Fig-3: Workshop recommendations based on interest and difficulty
Reveille the Chatbot: We created Reveille to make the website more lively and give users an interactive experience. We implemented a chatbot that answers user queries regarding workshop suggestions, hackathon sponsors, prizes, competitions etc. For implementing the chatbot we used the workshops dataset to get the relevant information about each workshop and then the tamu datathon website to get information regarding the hackathon. The chatbot needs keywords and phrases to respond as it is rule-based, we referred and scraped websites to get relevant keywords for industries, technologies etc. For implementing the chatbot we used TensorFlow deep learning framework to create and train the neural network, NLTK library to text preprocessing(stemming, lemmatization, removing stop words, removing punctuation), and a custom bag of words function in python. We then used the bag of words approach to convert text to features and trained a feed forward neural network (FNN) that determines the class of question. Based on the output of the neural network the chatbot program determines the subset of answers from which it returns a relevant answer as output. For testing the chatbot experience we used the queries dataset to determine if the workshop details for the questions present were answered perfectly without any error. We then also tested and trained it with several queries to make it robust and relevant. Reveille makes the user experience whole and complete, it answers questions from the date and time of the workshops to suggesting challenges, talks and workshops to work on one's skills. It is a one stop shop for anyone who is participating in the datathon.
Fig-4: Reveille lets users learn about workshops of their interest and also makes meaningful conversations
Fig-5: Conversations with reveille.
Real Time Graph Visualizations: We have also added several real time graph analysis tools, where one can filter on what criteria the data should be visualized. We included categories such as students ratio from different colleges, classification, expertise and industry from which they are from.

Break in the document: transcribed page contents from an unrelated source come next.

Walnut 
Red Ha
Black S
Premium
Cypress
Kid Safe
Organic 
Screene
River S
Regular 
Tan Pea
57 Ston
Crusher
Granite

This analysis tool helps individuals to have a better understanding of their peer group and can be well prepared about their competition. We have used a machine learning model to categorize individuals into beginner, intermediate and advanced based on their inputs, every time new records are added to the database, real time visualization takes place. There is no time latency or there is no requirement of additional computations to create visualizations.
Fig-6: Visualization based on college.
- Our team did not consist of a well versed UI/UX developer and hence we spent a lot of time figuring out streamlit tool for hosting or webpage. We successfully hosted our project and its up and running finally.

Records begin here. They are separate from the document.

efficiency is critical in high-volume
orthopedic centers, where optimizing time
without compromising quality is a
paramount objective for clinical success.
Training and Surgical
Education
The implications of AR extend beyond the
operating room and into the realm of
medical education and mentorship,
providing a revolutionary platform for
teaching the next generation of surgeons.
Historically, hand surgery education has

- It took us a lot of time to extract data from external data sources from kaggle and scraped few webpages as we had to train the neural network for our chatbot(Reveille).
- It took us some time to figure out how to cluster the users as there were a lot of categorical values to be considered, but through some hurdles we could efficiently develop the clustering algorithm.
- We were all persistent and were willing to get to the final product. That made us successfully achieve all our goals that we initially thought yesterday morning.
- We learnt UI development, better hyperparameter tuning of neural network.
- We tried several models for clustering that helped us build efficient models.
- We used interactive data visualization tools for the first time.